“The Study of Administration” by Woodrow Wilson is today recognized as the foundation for the study of public administration. The publication of his essay in Political Science Quarterly (1887) followed closely on the heels of the civil service reforms. To Wilson (1887) these civil reforms were only the beginning but he insisted that we must “expand into efforts to improve, not the personnel only, but also the organizations and methods of our government offices” (Introduction Section, para. 1).

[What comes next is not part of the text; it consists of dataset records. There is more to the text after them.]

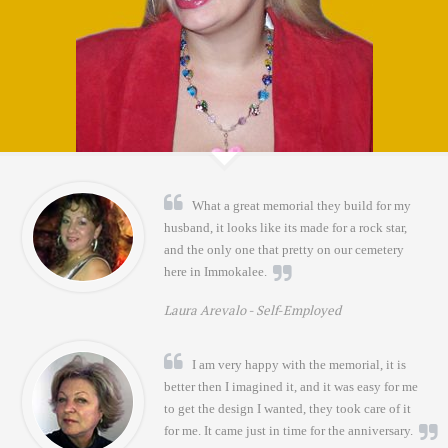
What a great memorial they build for my
husband, it looks like its made for a rock star,
and the only one that pretty on our cemetery
here in Immokalee.
Laura Arevalo -
Self-Employed
I am very happy with the memorial, it is
better then I imagined it, and it was easy for me
to get the design I wanted, they took care of it
for me. It came just in time for the anniversary.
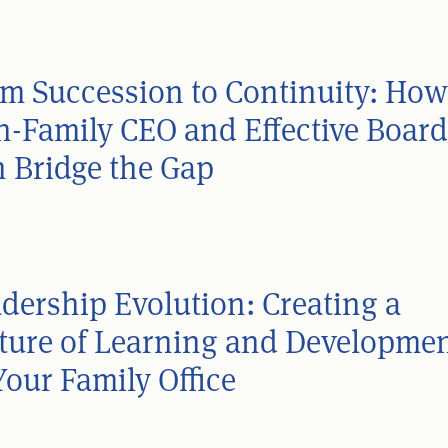
m Succession to Continuity: How
-Family CEO and Effective Board
 Bridge the Gap
dership Evolution: Creating a
ture of Learning and Developme
Your Family Office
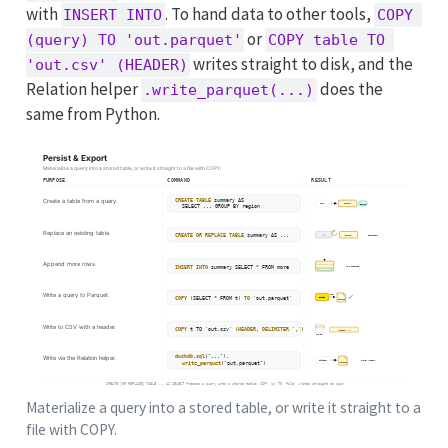
with
. To hand data to other tools,
INSERT INTO
COPY 
or
(query) TO 'out.parquet'
COPY table TO 
writes straight to disk, and the
'out.csv' (HEADER)
Relation helper
does the
.write_parquet(...)
same from Python.
Materialize a query into a stored table, or write it straight to a
file with COPY.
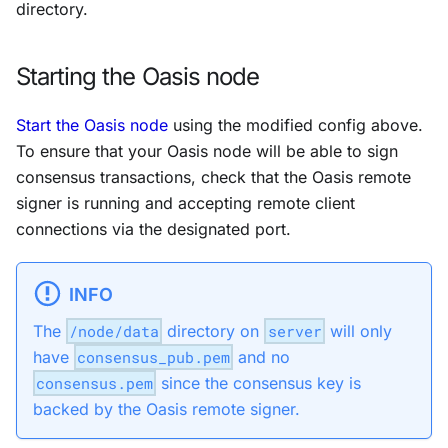
directory.
Starting the Oasis node
Start the Oasis node
using the modified config above.
To ensure that your Oasis node will be able to sign
consensus transactions, check that the Oasis remote
signer is running and accepting remote client
connections via the designated port.
INFO
The
/node/data
directory on
server
will only
have
consensus_pub.pem
and no
consensus.pem
since the consensus key is
backed by the Oasis remote signer.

Wilson (1887) defines administration as “the most obvious part of government; it is the executive, the operative, and the most visible side of government, and is of course as old as government itself” (Section 1, para. 2). Despite its mature age, administration had not yet been studied or formatted in an effective way in the United States; instead the question was always what will the policy be, not how will the policy be successfully administered “with equity, with speed, and without friction” (Wilson, Section 1, para. 3). Wilson (1887) proclaims that “it is getting harder to run a constitution than to frame one” and as a result administration is becoming increasingly necessary to establish centralized administration in the United States (Section 1, para.6). According to Wilson (1887), the establishment of administration as a discipline of its own “shall seek to straighten the paths of government, to make its business less unbusinesslike, to strengthen and purify its organization, and to crown its duty with dutifulness”(Section 1, para. 10). Although public administration is still a newer field of study, I do believe that Wilson would be impressed with the progress government has made on a state and local level. We have developed more efficient local agencies that are far more accessible than ever before to citizens therefore making government less “unbusinesslike”.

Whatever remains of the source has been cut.